• [What is needed]:
Search the data for the string "Wedding" and gather each line it is in.

• [Excerpted records]:
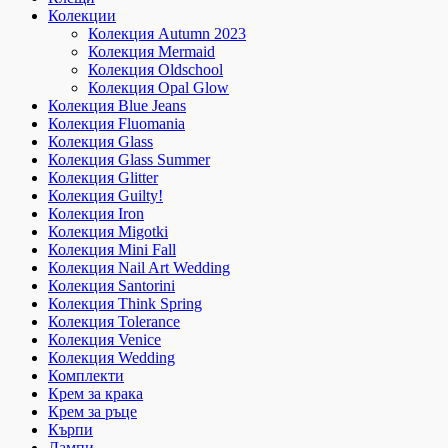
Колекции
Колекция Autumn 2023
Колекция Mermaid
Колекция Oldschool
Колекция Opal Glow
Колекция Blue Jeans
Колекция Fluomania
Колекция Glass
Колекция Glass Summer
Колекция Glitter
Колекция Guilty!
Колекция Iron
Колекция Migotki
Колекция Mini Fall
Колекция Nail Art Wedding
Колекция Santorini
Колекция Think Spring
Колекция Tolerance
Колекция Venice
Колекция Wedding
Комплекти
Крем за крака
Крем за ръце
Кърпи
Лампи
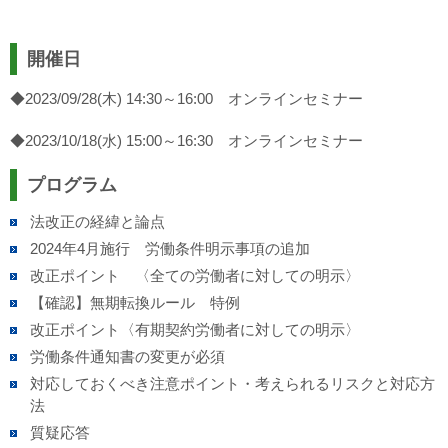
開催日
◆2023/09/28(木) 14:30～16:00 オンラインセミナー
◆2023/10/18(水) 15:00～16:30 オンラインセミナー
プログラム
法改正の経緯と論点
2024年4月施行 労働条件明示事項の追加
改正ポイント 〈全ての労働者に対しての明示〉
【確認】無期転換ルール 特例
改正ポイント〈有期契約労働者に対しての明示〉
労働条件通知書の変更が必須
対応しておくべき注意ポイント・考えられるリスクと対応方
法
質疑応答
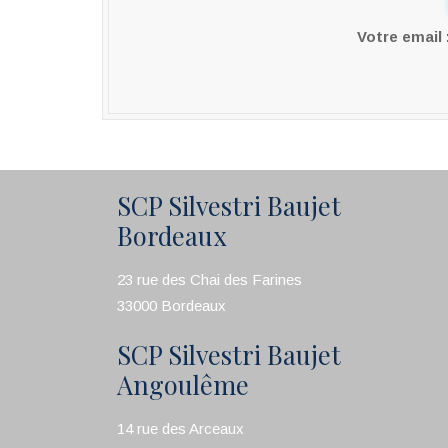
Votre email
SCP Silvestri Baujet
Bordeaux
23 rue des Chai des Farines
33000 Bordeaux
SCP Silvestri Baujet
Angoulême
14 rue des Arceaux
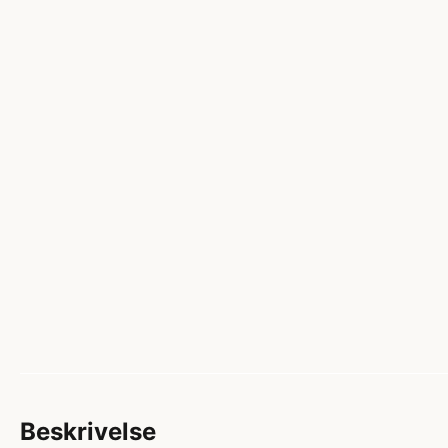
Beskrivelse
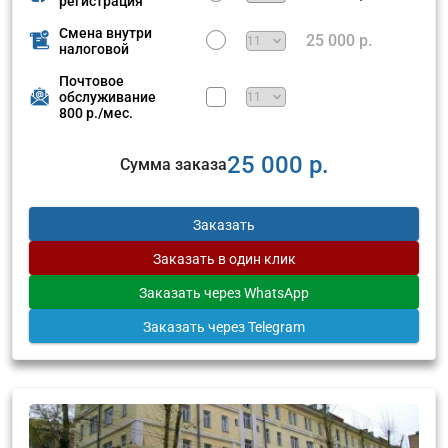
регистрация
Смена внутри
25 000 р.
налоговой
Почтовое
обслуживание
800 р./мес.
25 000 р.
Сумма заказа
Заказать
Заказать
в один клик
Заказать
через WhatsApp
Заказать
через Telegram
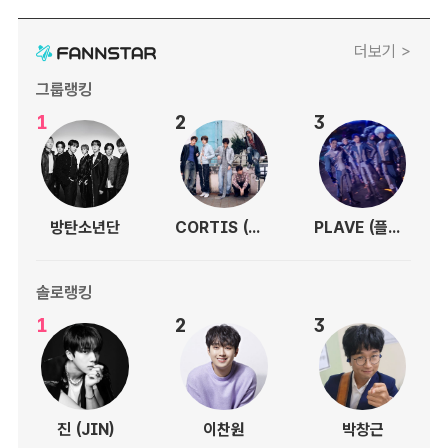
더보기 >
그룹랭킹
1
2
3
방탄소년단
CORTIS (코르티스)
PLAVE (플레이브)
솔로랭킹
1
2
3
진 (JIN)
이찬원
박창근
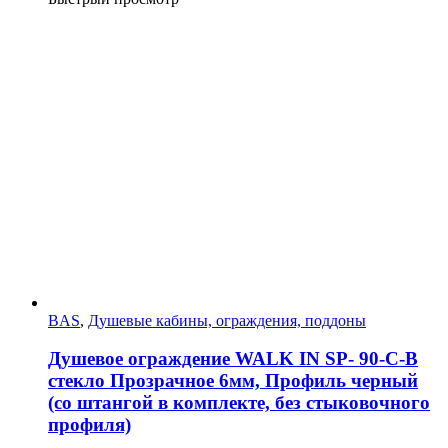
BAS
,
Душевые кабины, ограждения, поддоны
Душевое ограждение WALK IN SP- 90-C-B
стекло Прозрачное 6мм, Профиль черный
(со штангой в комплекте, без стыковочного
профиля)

• [Solution for this problem]:
Колекция Nail Art Wedding
Колекция Wedding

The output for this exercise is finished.